Full table scan when querying against an indexed column - performance

I created an index for one table, a simple index just like that:
CREATE INDEX IDX_TRANSACAO_NOVA_STATUS ON TRANSACAO_NOVA(STATUS) TABLESPACE COMVENIF;
This table has 1000K registers insinde and the status table just 5 or 6 possible values. After created the index i expected that the query bellow would have a better performance:
select * from transacao_nova tn where tn.status = 'XXX'
but, the explain plan still show me a full scan with 16.000 cost.
any help? i'm not a dba but i need to improve this performance.
thanks in advance.

If there are only 5 or 6 different status values and a million records the query optimizer may be deciding it is not worth using the index to do a range scan that would still return a substantial number of all the records in the table.
You might look into using an index-clustered table for this application.

If data in the status column es skewed (not uniform: some values appear very often and others appear very rarely), you can accelerate queries for the rare values by refreshing statistics (and verifying that you are calculating a histogram for the status column. This will make Oracle use the index in the cases in which it is more efficient.
http://docs.oracle.com/cd/E11882_01/server.112/e16638/stats.htm#autoId12
Be aware that automatically determining if a column needs a histogram is not a good idea as it may lead to inconsistent behaviour. It is better to manually specify histograms when needed. Also, histograms affect every query that uses those columns, so they should be collected with care.

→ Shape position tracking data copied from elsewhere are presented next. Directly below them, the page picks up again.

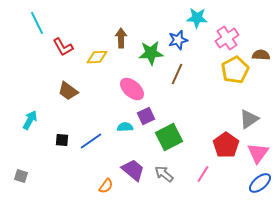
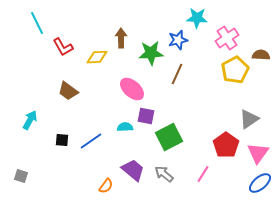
purple square: rotated 36 degrees clockwise
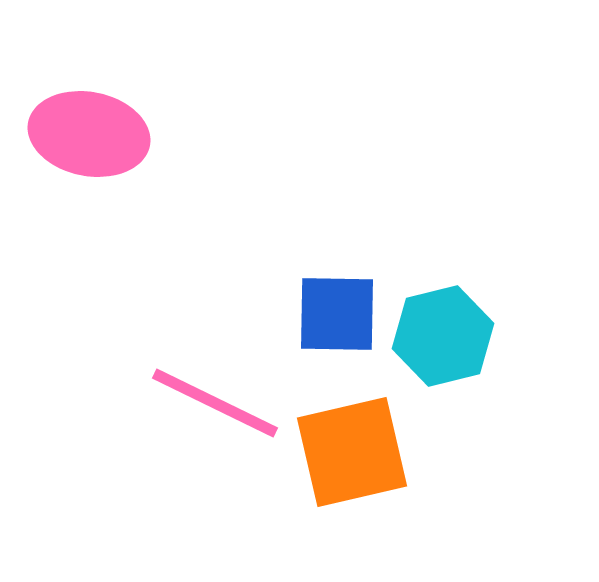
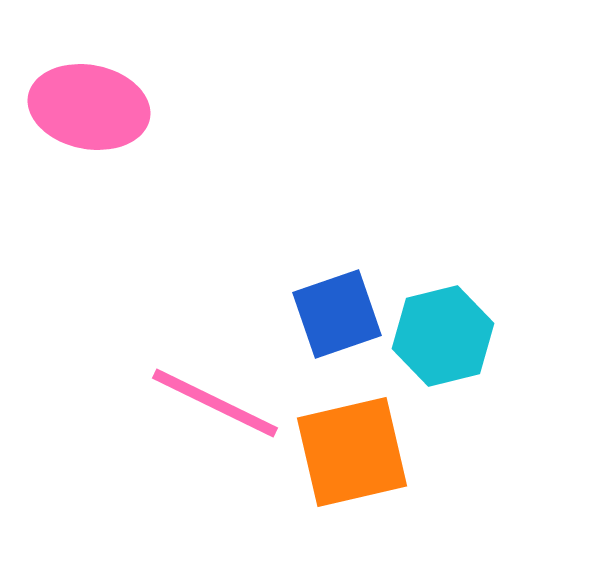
pink ellipse: moved 27 px up
blue square: rotated 20 degrees counterclockwise
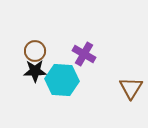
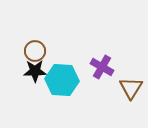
purple cross: moved 18 px right, 13 px down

You might need to generate new statistics on the table.
http://docs.oracle.com/cd/B19306_01/server.102/b14211/stats.htm

A common mistake is to assume that an index range scan will be better than a full scan because you only want some "small" fraction of the total rows in the table. But if the rows you want are scattered throughout the table's storage extents, locating them by an index lookup can be slower than just scanning the entire table. I can't say for sure that's the case in your situation, but it's a possibility.
For a more in-depth discussion of this topic I recommend this paper.

Related

Bind variables results in full table scan in Oracle

Checking the query cost on a table with 1 million records results in full table scan while the same query in oracle with actual values results in significant lesser cost.
Is this expected behaviour from Oracle ?
Is there a way to tell Oracle not to scan the full table ?
The query is scanning the full table when bind variables are used:
The query cost reduces significantly with actual variables:
This is a pagination query. You want to retrieve a handful of records from the table, filtering on their position in the filtered set. Your projection includes all the columns of the table, so you need to query the table to get the whole row. The question is, why do the two query variants have different plans?
Let's consider the second query. You are passing hard values for the offsets, so the optimizer knows that you want the eleven most recent rows in the sorted set. The set is sorted by an indexed column. The most important element is that the optimizer knows you want 11 rows. 11 is a very small sliver of one million, so using an indexed read to get the required rows is an efficient way of doing things. The path starts at the far end of the index, reads the last eleven entries and retrieves the rows.
Now, your first query has bind variables for the starting and finishing offsets and also for the number of rows to be returned. This is crucial: the optimizer doesn't know whether you want to return eleven rows or eleven thousand rows. So it opts for a very high cardinality. The reason for this is that index reads perform very badly for retrieving large numbers of rows. Full table scans are the best way of handling big slices of our tables.
Is this expected behaviour from Oracle ?
Now you understand this you will can see that the answer to this question is yes. The optimizer makes the best decision it can with the information we give it. When we provide hard values it can be very clever. When we provide vague data it has to guess; sometimes its guesses aren't the ones we expected.
Bind variables are very useful for running the same query with different values when the expected result set is similar. But using bind variables to specify ranges means the result sets can potentially vary tremendously in size.
Is there a way to tell Oracle not to scan the full table ?
If you can fix the pagesize, thus removing the :a2 parameter, that would allow the optimizer to produce a much more accurate plan. Alternatively, if you need to vary the pagesize within a small range (say 10 - 100) then you could try a /*+ cardinality (100) */ hint in the query; provided the cardinality value is within the right order of magnitude it doesn't have to be the precise value.
As with all performance questions, the devil is in the specifics. So you need to benchmark various performance changes and choose the best fit for your particular use case(s).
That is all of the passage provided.